◆ WORK TASK ◆
Each line of the listing below that includes "Project" should be reported.
"""
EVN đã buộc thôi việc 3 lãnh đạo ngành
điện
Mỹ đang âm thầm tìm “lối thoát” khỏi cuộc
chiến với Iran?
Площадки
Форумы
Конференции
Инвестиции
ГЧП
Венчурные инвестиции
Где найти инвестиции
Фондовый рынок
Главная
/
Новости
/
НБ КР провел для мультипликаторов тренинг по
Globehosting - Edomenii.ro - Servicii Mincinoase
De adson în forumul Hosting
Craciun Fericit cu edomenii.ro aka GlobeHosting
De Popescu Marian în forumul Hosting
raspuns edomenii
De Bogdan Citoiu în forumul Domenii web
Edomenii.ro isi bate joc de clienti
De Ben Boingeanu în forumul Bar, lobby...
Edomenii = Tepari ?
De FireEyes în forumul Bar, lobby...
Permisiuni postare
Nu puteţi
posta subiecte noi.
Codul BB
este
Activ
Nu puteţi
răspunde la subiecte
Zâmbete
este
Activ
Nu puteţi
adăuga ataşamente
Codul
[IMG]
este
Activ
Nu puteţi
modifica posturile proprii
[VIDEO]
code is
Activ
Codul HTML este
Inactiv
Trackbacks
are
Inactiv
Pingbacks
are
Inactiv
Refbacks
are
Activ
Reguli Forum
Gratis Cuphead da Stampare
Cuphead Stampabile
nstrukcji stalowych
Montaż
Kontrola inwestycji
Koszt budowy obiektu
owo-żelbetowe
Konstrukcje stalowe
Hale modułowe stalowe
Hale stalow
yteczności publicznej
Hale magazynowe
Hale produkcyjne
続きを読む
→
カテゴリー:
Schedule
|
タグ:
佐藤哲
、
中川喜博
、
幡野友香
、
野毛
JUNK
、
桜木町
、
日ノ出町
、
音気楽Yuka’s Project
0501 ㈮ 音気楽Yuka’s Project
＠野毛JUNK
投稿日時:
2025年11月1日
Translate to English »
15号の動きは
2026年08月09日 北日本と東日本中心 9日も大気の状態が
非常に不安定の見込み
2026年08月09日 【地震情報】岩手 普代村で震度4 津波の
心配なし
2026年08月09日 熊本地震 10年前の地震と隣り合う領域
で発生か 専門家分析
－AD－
"""
◆ WRITTEN ANSWER ◆
音気楽Yuka’s Project
0501 ㈮ 音気楽Yuka’s Project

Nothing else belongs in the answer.